Web design and development is an industry in flux. It's caught somewhere between the brave new world of bleeding edge technology where new ground is broken daily and a more traditional media with processes and management in control of what gets built. Young enough to still be exciting and innovative, and yet still old enough to have learnt a thing or two. Which makes it all the more surprising to see websites launch without appearing to have actually drawn upon the experience that older veteran developers painfully discovered by getting things very, very wrong.

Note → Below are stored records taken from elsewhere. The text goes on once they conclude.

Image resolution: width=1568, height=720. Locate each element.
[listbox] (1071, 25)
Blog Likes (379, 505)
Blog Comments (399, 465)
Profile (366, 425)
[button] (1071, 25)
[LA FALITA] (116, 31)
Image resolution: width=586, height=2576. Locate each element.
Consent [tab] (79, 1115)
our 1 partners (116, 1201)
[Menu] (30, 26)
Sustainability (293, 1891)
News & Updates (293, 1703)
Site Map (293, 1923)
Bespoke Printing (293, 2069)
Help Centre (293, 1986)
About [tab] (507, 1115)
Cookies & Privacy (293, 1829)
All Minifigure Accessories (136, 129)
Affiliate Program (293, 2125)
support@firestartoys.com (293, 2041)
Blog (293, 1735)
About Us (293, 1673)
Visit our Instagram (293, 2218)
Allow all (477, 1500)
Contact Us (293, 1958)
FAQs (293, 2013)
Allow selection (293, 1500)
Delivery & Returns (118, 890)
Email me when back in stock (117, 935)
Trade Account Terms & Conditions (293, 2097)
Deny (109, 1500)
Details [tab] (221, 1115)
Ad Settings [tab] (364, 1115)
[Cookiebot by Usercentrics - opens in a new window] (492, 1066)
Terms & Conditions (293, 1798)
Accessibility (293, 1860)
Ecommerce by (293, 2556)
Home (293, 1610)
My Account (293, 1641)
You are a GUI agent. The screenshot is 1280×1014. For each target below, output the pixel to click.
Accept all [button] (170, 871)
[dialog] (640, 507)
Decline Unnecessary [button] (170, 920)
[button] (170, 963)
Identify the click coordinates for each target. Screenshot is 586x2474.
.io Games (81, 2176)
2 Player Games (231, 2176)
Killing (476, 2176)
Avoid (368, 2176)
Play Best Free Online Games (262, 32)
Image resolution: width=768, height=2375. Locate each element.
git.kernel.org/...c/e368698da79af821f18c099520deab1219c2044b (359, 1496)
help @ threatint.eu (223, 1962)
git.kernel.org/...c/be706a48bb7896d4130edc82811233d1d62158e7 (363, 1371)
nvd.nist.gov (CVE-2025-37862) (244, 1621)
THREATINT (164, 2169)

The problems that universally affect websites are user experience problems. They are things that make life for the user harder than it needs to be. The reason that these issues still affect websites today will become apparent for each of them, but often it's because the website designer, developer, content administrators and owners have chosen to make life easier for themselves rather than creating the very best website they can. It stems from laziness, lack of investment, and simply not caring; from the belief that creating a website is a chore that you have to do in order to run your business. That's understandable from a business owner whose job isn't building websites, but it's inexcusable from someone who either designs or codes for the web.
Back in the early days of the internet there was a mantra amoungst developers Of "Content is King." If you get the content of the website right then the users will come to you. It was the forerunner to SEO, the foundation of content marketing, and to some extent it still holds true now. If your content is exceptional your users will forgive a great deal. But not everything. If your website is an unusable mess that users find difficult to understand and to navigate then the best content in the world isn't ever going to save you.
Today the modern web user demands more than content if they're going to keep coming back. The proliferation of content sites, content marketing, blogging, social and so on has led to an internet where great story-telling is rarely reason enough for users to stay on one site in particular. Sharing tools mean that worthwhile content is aggregated across our networks within minutes of being published. The only solution to get repeat visitors now is to build an amazing experience, something that combines brilliant content with good design, great aesthetics and incredible usability.